Il n’était pas riche ; mais c’était un brave homme qui par-dessus le marché était mon oncle et mon parrain.
Nous jasions de choses et autres et, comme il avait bon jugement et que la gazette n’avait pas encore pénétré dans la paroisse, tout le monde acceptait son avis, sa décision, comme parole d’Évangile.
Il était beau surtout, lorsque la conversation tombait sur l’empereur que le maître d’école, McIntyre, s’obstinait à appeler « Mossieu de Bonaparte. » Oh ! alors son dos voûté se redressait, son œil devenait flamme, sa moustache tremblotait, et il m’a toujours semblé que mon oncle, vu comme cela, écrasant de son regard et de sa parole le maître d’école, ressemblait à ce vieux grenadier qui suit l’empereur, s’élançant sur le pont d’Arcole, un drapeau à la main, comme on le voit dans la vieille gravure que le seigneur de Beaumont a dans sa bibliothèque.

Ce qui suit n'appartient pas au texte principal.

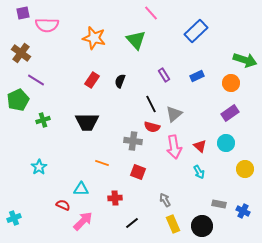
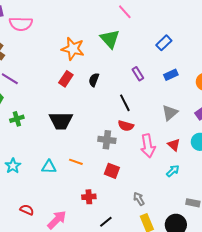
blue rectangle: (196, 31) -> (164, 43), moved, size x0.7
orange star: (94, 38) -> (73, 49), moved
gray triangle: (174, 114) -> (170, 113), moved
cyan arrow: (199, 172) -> (173, 171), turned -104
cyan triangle: (81, 189) -> (49, 167), moved
red semicircle: (63, 205) -> (27, 210), moved

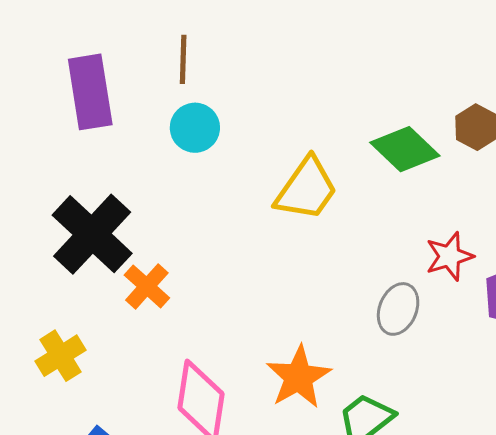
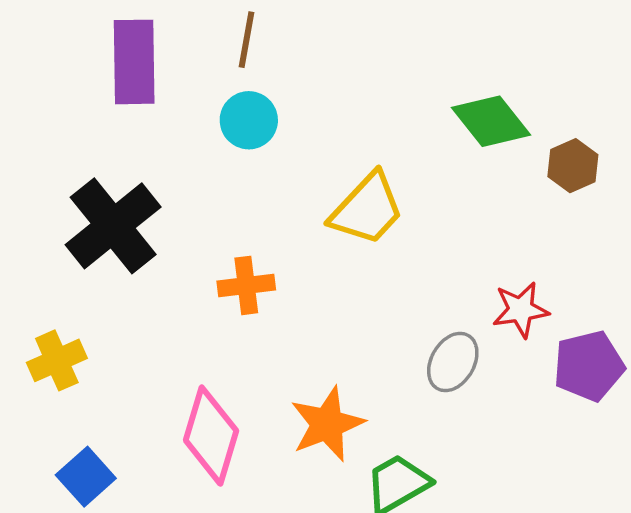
green diamond: (405, 149) -> (491, 121), moved
orange cross: (147, 286) -> (246, 285), moved, turned 33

Depuis sept ans mon oncle avait été installé par le seigneur meunier en son moulin banal que tu vois là-bas sur la grève. C’était moi qui lui aidais à mettre la farine dans les bluteaux, et cela faisait vraiment plaisir que de travailler auprès du parrain, bien que ce fût à cœur de jour, car j’étais sûr que Marguerite, bonne et souriante, me crierait, le soir venu :
— Eh ! comment cela va-t-il, Michel, puisqu’on fait de la farine, il n’est que juste de manger son pain blanc le premier. Avance ici, et viens-t’en causer auprès de mon rouet.
Marguerite était une petite orpheline que l’oncle Labrèque avait un jour recueillie dans le chemin du roi. Une vieille mendiante battait la pauvrette qui ne pouvait plus marcher ; l’oncle lui offrit alors une piastre française si elle voulait lui céder la petite. Ce fut marché conclu ; la vieille alla se soûler avec son argent, et l’orpheline, élevée pieusement par les soins du parrain Juste, grandit tranquillement loin des mauvais traitements et de la triste pitié des grandes routes.

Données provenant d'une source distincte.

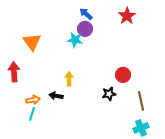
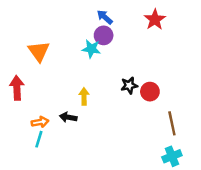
black star: (109, 94) -> (129, 85), moved

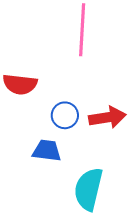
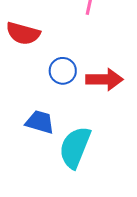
blue trapezoid: (47, 151) -> (40, 122), moved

Sous les murs du vieux moulin, elle avait retrouvé l’ombre de sa famille perdue.
La charité que lui fit mon parrain, la pauvre Marguerite me l’a bien rendue depuis ; car sa voix douce ne ménageait ni les conseils ni les bonnes paroles ni les tendres avis.
À force de l’entendre prendre sur moi son petit ton d’autorité, j’avais fini par l’aimer avec tant d’ardeur que je l’aurais suivie au bout du monde, avec mon gilet enfariné, ma petite casquette toute saupoudrée de poussière de blé, et cela sans sourciller ; car si Marguerite était affectueuse, belle et toujours de bonne humeur, elle n’était pas fière du tout, cette fille-là.
Tous les soirs, quand les moulanges avaient été nettoyées, la farine bien empochée, et le moulin mis en ordre, l’oncle et moi, nous descendions au premier étage où étaient ses appartements.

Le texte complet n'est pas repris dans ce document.